Sub-terahertz wavelengths can be detected through fog and dust clouds with ease, whereas the infrared-based LiDAR imaging systems used in autonomous vehicles today struggle. To detect objects, a sub-terahertz imaging system sends an initial signal through a transmitter – a receiver then measures the absorption and reflection of the rebounding sub-terahertz wavelengths. That sends a signal to a processor that recreates an image of the object.
But implementing sub-terahertz sensors into driverless cars is challenging. Sensitive, accurate object-recognition requires a strong output baseband signal from receiver to processor. Traditional systems, made of discrete components that produce such signals, are large and expensive. Smaller, on-chip sensor arrays exist, but they produce weak signals.

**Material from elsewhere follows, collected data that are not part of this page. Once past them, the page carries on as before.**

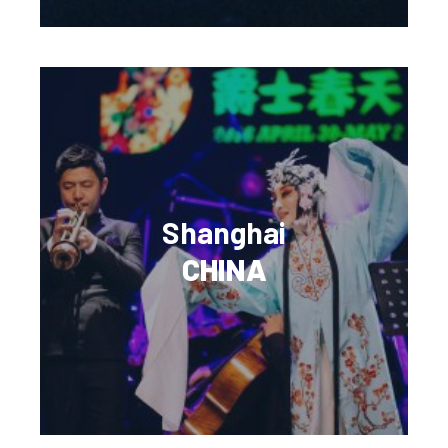
Shanghai
CHINA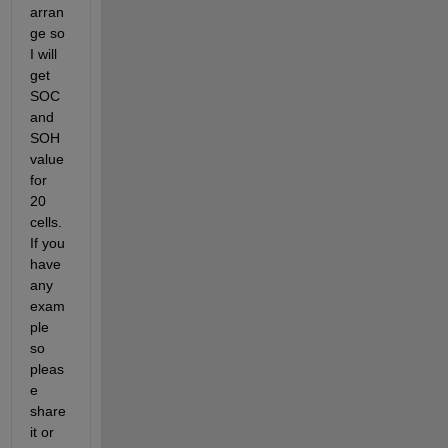
arran
ge so 
I will 
get 
SOC 
and 
SOH 
value 
for 
20 
cells. 
If you 
have 
any 
exam
ple 
so 
pleas
e 
share 
it or 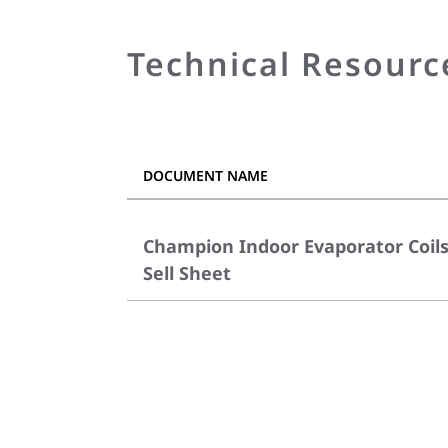
Technical Resourc
DOCUMENT NAME
Champion Indoor Evaporator Coil
Sell Sheet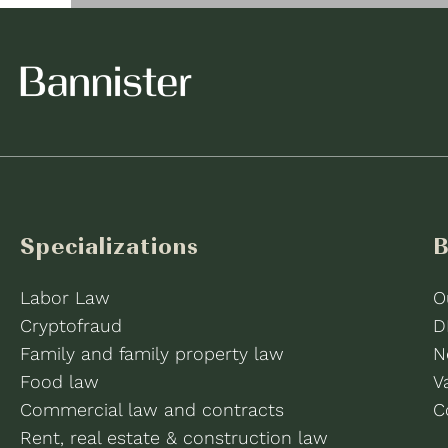
Specializations
B
Labor Law
O
Cryptofraud
D
Family and family property law
N
Food law
V
Commercial law and contracts
C
Rent, real estate & construction law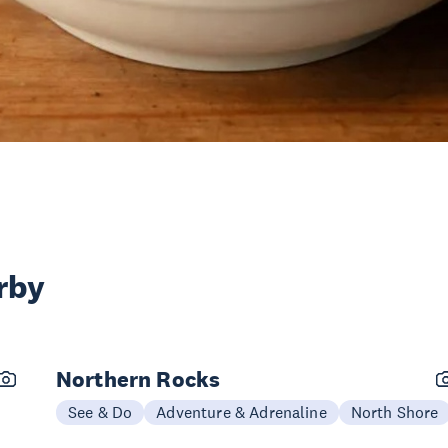
rby
Northern Rocks
See & Do
Adventure & Adrenaline
North Shore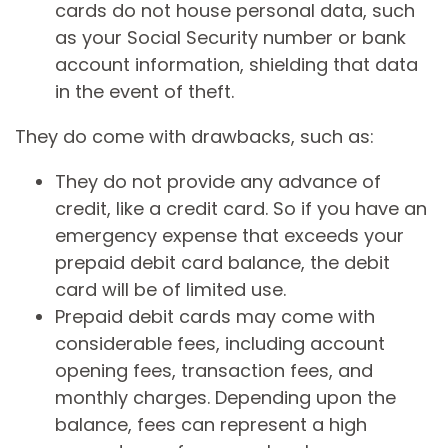
cards do not house personal data, such
as your Social Security number or bank
account information, shielding that data
in the event of theft.
They do come with drawbacks, such as:
They do not provide any advance of
credit, like a credit card. So if you have an
emergency expense that exceeds your
prepaid debit card balance, the debit
card will be of limited use.
Prepaid debit cards may come with
considerable fees, including account
opening fees, transaction fees, and
monthly charges. Depending upon the
balance, fees can represent a high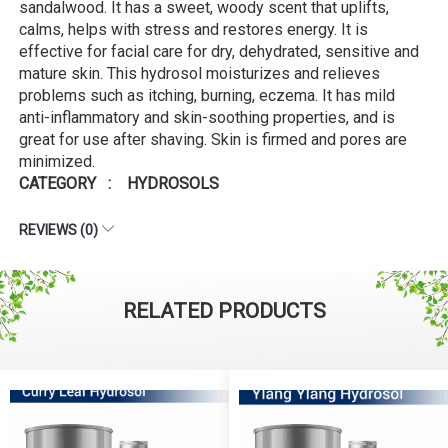
sandalwood. It has a sweet, woody scent that uplifts,
calms, helps with stress and restores energy. It is
effective for facial care for dry, dehydrated, sensitive and
mature skin. This hydrosol moisturizes and relieves
problems such as itching, burning, eczema. It has mild
anti-inflammatory and skin-soothing properties, and is
great for use after shaving. Skin is firmed and pores are
minimized.
CATEGORY : HYDROSOLS
REVIEWS (0)
RELATED PRODUCTS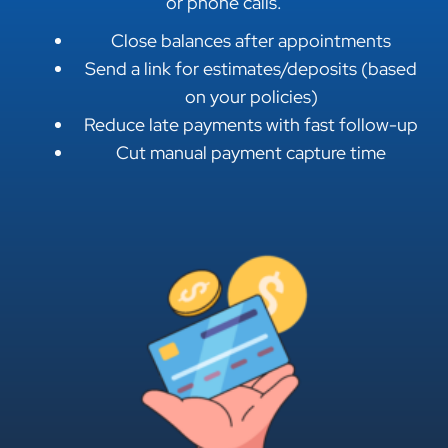
or phone calls.
Close balances after appointments
Send a link for estimates/deposits (based
on your policies)
Reduce late payments with fast follow-up
Cut manual payment capture time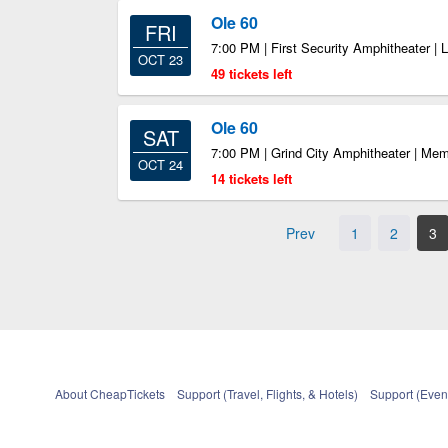
Ole 60
FRI
7:00 PM | First Security Amphitheater | 
OCT 23
49 tickets left
Ole 60
SAT
7:00 PM | Grind City Amphitheater | Me
OCT 24
14 tickets left
Prev
1
2
3
About CheapTickets
Support (Travel, Flights, & Hotels)
Support (Event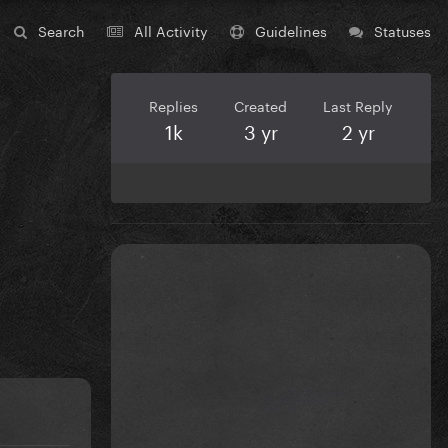
Search
All Activity
Guidelines
Statuses
Replies
Created
Last Reply
1k
3 yr
2 yr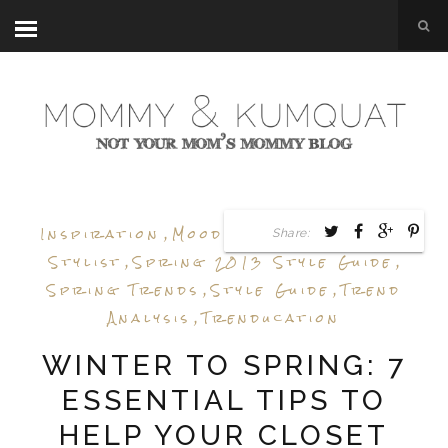
Inspiration
,
Mood Board
,
Personal
Share:
Stylist
,
Spring 2013 Style Guide
,
Spring Trends
,
Style Guide
,
Trend
Analysis
,
Trenducation
WINTER TO SPRING: 7
ESSENTIAL TIPS TO
HELP YOUR CLOSET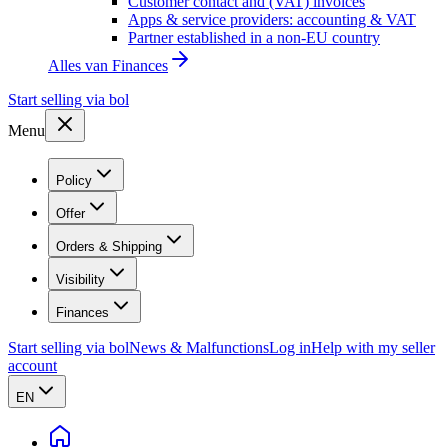
Customer contact and (VAT) invoices
Apps & service providers: accounting & VAT
Partner established in a non-EU country
Alles van
Finances
Start selling via bol
Menu
Policy
Offer
Orders & Shipping
Visibility
Finances
Start selling via bol
News & Malfunctions
Log in
Help with my seller
account
EN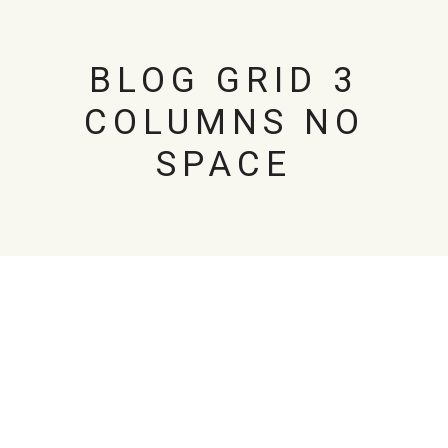
BLOG GRID 3
COLUMNS NO
SPACE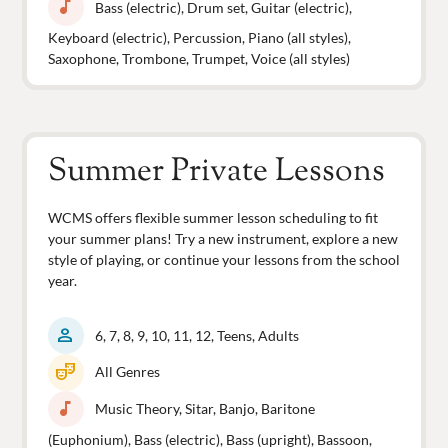
music_note
Bass (electric), Drum set, Guitar (electric),
Keyboard (electric), Percussion, Piano (all styles),
Saxophone, Trombone, Trumpet, Voice (all styles)
Summer Private Lessons
WCMS offers flexible summer lesson scheduling to fit
your summer plans! Try a new instrument, explore a new
style of playing, or continue your lessons from the school
year.
person
6, 7, 8, 9, 10, 11, 12, Teens, Adults
theater_comedy
All Genres
music_note
Music Theory, Sitar, Banjo, Baritone
(Euphonium), Bass (electric), Bass (upright), Bassoon,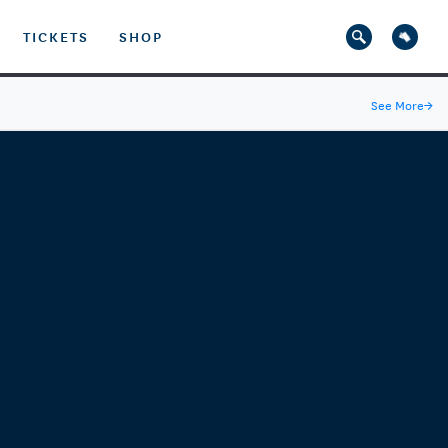
TICKETS
SHOP
See More
→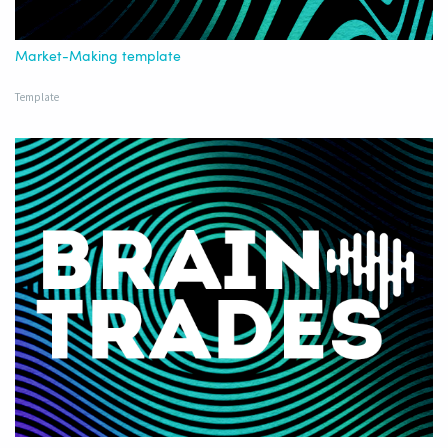
Market-Making template
Template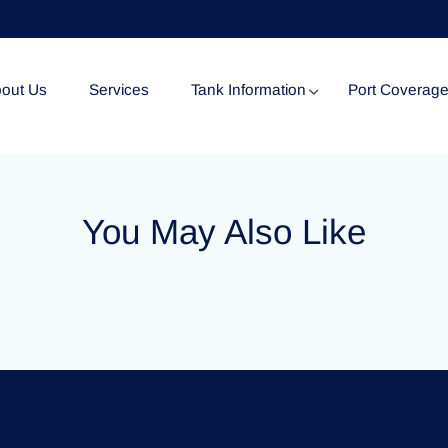
out Us
Services
Tank Information
Port Coverag
Tank Specification
You May Also Like
Tank Certificates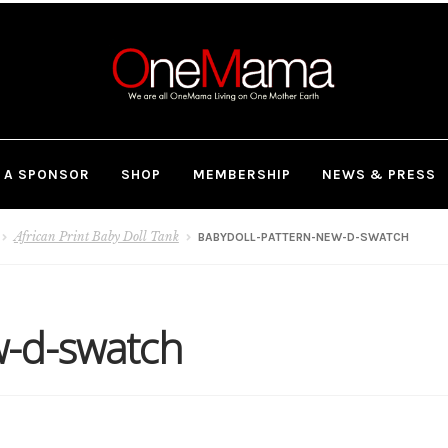
 A SPONSOR
SHOP
MEMBERSHIP
NEWS & PRESS
African Print Baby Doll Tank
BABYDOLL-PATTERN-NEW-D-SWATCH
w-d-swatch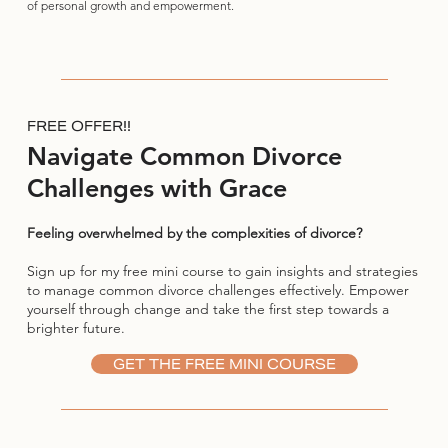
of personal growth and empowerment.
FREE OFFER!!
Navigate Common Divorce
Challenges with Grace
Feeling overwhelmed by the complexities of divorce?
Sign up for my free mini course to gain insights and strategies
to manage common divorce challenges effectively. Empower
yourself through change and take the first step towards a
brighter future.
GET THE FREE MINI COURSE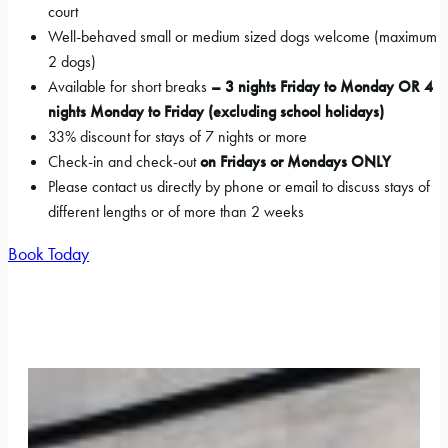
court
Well-behaved small or medium sized dogs welcome (maximum
2 dogs)
Available for short breaks
– 3 nights Friday to Monday OR 4
nights Monday to Friday (excluding school holidays)
33% discount for stays of 7 nights or more
Check-in and check-out
on Fridays or Mondays
ONLY
Please contact us directly by phone or email to discuss stays of
different lengths or of more than 2 weeks
Book Today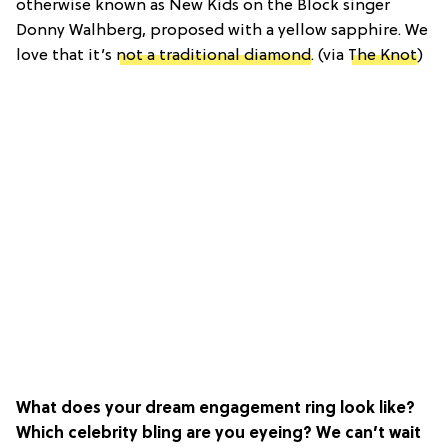
otherwise known as New Kids on the Block singer
Donny Walhberg, proposed with a yellow sapphire. We
love that it’s
not a traditional diamond
. (via
The Knot
)
What does your dream engagement ring look like?
Which celebrity bling are you eyeing? We can’t wait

In a paper published online by the IEEE Journal of Solid-State Circuits, the researchers describe a two-dimensional, sub-terahertz receiving array on a chip that is orders of magnitude more sensitive, meaning it can better capture and interpret sub-terahertz wavelengths in the presence of a lot of signal noise.
To achieve this, they implemented a scheme of independent signal-mixing pixels -– called "heterodyne detectors" – that are usually very difficult to densely integrate into chips. The researchers drastically shrank the size of the heterodyne detectors so that many of them can fit into a chip. The trick was to create a compact, multipurpose component that can simultaneously down-mix input signals, synchronize the pixel array, and produce strong output baseband signals.
The researchers built a prototype, which has a 32-pixel array integrated on a 1.2-square-millimeter device. The pixels are approximately 4,300 times more sensitive than the pixels in today's best on-chip sub-terahertz array sensors. With a little more development, the chip could potentially be used in driverless cars and autonomous robots.